Der Chef des Kriminaltechnischen Dienstes der Kantonspolizei Bern weiss,
dass man selbst bei einer Clean Desk Policy viele Spuren hinterlässt.
Denn mit Spuren kennt er sich aus. Seit 13 Jahren ist der Chemiker Chef
der Abteilung, die bei aussergewöhnlichen Todesfällen, schweren
Einbrüchen oder Gewaltverbrechen ausrückt. Er und seine rund 70
Mitarbeitenden sind darauf spezialisiert, an einem Tatort Spuren zu
sichern – auch solche, die mit blossem Auge gar nicht zu erkennen sind.
Zingg hat den Aufstieg der DNA-Analyse als Fahndungsmittel miterlebt.
Heute sind Wattestäbchen, die etwa Hautschuppen oder Speichel aufnehmen
können, ein wichtiges Arbeitsinstrument der Polizei. Worauf achten die
Emitter am Tatort? Nach einem Einbruch wird beispielsweise auf
Türgriffen nach DNA-Spuren gesucht. Verwertbare biologische Spuren sind
auch Blutspritzer oder Spermaflecken. Bisweilen werden auch Gegenstände
eingepackt, um sie im Labor der Ermittler genauer zu analysieren.
Genetischer Fingerabdruck
Die Polizei schickt die Wattestäbchen, von denen sie hofft, sie würden
Information erhalten, ans Berner Institut für Rechtsmedizin (IRM). Dort
wird in kurzer Zeit aus nur wenigen Hautschuppen ein DNA-Profil
erstellt. Dieser genetische Fingerabdruck wird danach in der nationalen
Datenbank abgeglichen.
So kann festgestellt werden, ob die Polizei die vorgefundene DNA einer
Person oder auch anderen Deliktsfällen zuordnen kann.

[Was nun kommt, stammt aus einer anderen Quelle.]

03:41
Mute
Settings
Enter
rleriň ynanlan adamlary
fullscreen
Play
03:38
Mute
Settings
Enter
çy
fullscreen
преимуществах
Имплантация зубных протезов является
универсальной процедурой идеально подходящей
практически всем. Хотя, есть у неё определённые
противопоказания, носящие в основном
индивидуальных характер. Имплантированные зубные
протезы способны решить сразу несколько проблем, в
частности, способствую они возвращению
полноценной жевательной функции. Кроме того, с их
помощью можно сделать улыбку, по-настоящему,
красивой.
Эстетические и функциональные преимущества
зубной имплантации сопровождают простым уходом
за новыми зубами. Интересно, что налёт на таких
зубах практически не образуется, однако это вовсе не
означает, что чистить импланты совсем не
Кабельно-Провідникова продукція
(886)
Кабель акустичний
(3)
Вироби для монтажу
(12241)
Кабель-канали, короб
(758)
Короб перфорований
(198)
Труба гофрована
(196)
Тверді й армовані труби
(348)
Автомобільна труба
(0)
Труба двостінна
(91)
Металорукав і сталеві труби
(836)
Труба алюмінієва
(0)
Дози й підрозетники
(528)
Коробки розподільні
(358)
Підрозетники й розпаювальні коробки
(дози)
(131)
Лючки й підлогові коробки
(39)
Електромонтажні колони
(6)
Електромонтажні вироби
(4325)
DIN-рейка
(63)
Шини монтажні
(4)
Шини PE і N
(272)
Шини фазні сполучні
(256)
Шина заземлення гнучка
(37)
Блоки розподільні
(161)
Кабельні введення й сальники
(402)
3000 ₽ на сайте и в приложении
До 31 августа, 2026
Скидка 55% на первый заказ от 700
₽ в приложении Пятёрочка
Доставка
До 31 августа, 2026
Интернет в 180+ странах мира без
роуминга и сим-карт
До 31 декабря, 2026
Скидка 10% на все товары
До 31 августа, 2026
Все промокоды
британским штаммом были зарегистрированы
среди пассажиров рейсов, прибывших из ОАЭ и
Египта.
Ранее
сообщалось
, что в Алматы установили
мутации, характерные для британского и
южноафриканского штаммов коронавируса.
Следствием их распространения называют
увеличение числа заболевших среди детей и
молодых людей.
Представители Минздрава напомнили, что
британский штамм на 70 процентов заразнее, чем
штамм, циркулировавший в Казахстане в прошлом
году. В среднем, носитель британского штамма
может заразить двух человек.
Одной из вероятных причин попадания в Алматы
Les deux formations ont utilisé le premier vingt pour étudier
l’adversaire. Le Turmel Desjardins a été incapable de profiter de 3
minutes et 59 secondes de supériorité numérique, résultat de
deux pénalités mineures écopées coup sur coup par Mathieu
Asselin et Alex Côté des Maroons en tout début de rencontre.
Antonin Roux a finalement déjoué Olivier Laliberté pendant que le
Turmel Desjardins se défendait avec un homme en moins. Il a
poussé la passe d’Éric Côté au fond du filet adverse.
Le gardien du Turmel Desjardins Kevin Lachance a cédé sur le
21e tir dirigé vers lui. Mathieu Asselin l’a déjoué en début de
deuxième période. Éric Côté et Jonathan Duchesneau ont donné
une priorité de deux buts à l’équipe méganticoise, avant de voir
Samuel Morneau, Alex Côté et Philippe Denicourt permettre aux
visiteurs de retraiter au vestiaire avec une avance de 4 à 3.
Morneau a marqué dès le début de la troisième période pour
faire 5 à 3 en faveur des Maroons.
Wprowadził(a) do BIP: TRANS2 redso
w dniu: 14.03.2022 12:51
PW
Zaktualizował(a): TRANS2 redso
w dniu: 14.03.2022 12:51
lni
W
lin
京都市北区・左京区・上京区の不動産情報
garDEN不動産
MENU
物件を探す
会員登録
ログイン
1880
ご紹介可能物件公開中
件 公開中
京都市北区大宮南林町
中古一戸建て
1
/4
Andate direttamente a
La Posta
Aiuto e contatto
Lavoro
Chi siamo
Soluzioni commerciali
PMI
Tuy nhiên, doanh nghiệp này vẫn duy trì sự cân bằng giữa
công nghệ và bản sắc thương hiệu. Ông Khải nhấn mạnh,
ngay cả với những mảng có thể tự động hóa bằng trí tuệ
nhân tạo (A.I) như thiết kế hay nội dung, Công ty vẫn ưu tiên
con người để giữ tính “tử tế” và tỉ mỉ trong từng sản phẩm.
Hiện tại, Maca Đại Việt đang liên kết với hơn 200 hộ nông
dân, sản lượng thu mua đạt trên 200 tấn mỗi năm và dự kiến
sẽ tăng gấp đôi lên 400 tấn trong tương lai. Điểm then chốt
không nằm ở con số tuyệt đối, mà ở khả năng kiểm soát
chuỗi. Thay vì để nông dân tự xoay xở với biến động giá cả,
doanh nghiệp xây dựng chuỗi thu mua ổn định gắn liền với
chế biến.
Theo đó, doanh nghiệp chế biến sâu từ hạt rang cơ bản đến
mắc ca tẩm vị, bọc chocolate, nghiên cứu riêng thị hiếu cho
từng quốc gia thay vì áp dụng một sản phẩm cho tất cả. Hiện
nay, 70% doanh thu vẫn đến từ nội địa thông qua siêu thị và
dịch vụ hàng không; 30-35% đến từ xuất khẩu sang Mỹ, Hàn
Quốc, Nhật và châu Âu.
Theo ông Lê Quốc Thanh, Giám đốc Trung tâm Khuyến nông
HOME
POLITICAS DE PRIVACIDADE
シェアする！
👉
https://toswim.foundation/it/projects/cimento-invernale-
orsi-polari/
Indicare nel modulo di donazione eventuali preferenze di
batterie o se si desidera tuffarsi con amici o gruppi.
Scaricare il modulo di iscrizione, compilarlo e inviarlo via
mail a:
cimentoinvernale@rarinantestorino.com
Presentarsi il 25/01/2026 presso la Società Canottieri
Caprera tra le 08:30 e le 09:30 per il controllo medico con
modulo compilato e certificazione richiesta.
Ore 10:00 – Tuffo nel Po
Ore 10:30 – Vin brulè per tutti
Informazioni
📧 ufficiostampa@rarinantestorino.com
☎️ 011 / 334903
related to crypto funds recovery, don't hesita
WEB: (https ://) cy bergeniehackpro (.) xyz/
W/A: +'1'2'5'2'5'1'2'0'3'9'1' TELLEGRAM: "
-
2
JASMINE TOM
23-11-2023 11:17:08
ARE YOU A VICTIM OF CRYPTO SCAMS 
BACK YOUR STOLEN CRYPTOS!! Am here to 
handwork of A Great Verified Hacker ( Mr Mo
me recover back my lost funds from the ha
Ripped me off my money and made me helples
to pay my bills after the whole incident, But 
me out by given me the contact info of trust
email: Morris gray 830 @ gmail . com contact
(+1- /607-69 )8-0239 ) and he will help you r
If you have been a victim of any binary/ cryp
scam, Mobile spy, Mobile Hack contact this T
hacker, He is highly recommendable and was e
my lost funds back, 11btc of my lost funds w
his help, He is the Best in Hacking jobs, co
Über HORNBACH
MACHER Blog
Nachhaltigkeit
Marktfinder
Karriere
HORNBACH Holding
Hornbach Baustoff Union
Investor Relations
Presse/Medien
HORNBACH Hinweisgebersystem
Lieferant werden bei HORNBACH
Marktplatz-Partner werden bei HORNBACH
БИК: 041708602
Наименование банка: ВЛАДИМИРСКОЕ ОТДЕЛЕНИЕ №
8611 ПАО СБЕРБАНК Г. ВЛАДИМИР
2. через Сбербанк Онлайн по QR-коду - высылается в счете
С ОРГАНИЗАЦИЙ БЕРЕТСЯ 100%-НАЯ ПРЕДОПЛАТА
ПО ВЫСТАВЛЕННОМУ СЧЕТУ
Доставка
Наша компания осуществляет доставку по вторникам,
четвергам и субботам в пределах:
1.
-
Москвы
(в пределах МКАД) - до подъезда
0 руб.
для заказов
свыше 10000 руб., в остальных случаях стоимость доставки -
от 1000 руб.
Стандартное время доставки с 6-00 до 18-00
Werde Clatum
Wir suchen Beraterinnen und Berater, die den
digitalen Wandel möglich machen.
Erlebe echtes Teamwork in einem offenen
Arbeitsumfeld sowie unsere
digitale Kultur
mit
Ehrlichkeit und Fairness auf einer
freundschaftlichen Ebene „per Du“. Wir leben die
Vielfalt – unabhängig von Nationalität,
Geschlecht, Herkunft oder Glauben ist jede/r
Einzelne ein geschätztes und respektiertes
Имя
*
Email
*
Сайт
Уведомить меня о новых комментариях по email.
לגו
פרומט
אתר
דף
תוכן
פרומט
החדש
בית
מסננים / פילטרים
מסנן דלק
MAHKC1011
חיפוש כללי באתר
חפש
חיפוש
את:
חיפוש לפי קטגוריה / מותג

Jährlich stimmen
schweizweit gegen 6000 Tatortspuren mit einer bereits in der Datenbank
verzeichneten Person oder Spur überein – meist handelt es sich um
Einbrecher, welchen die Polizei mit diesem Verfahren auf die Spur kommt.
Zingg sieht die Aufgabe seiner Abteilung aber nicht primär im
Spurensammeln: «Unsere Aufgabe reduziert sich nicht auf die Sicherung
von DNA, sondern wir möchten dank Spuren die Identität des Täters, aber
auch den Ablauf der Tat besser verstehen», sagt er. Die
Kriminalermittler suchen darum auch nach Fingerabdrücken, Schuh- und
sogar Sockenspuren. Denn die vorgefundene DNA an einem Tatort beweist
selten direkt die Schuld, sondern lediglich die Anwesenheit einer
bestimmten Person. «DNA sagt auch nichts über die Motivation aus», sagt
Zingg. Die Kombination verschiedener Spuren sei deshalb wichtig. Im
besten Fall fügten sie sich wie ein Puzzle zusammen und führten zum
Täter.
Phantombild dank DNA
Heute darf die Polizei einzig prüfen, ob die DNA-Spur am Tatort in der
nationalen Datenbank erfasst ist und ob eine Frau oder ein Mann die Spur
hinterlassen hat. Ist das DNA-Profil nicht erfasst, ist die Probe im
Moment so gut wie wertlos. In Zukunft soll die Polizei aber noch viel
mehr mit der aufgefundenen DNA tun dürfen als bisher.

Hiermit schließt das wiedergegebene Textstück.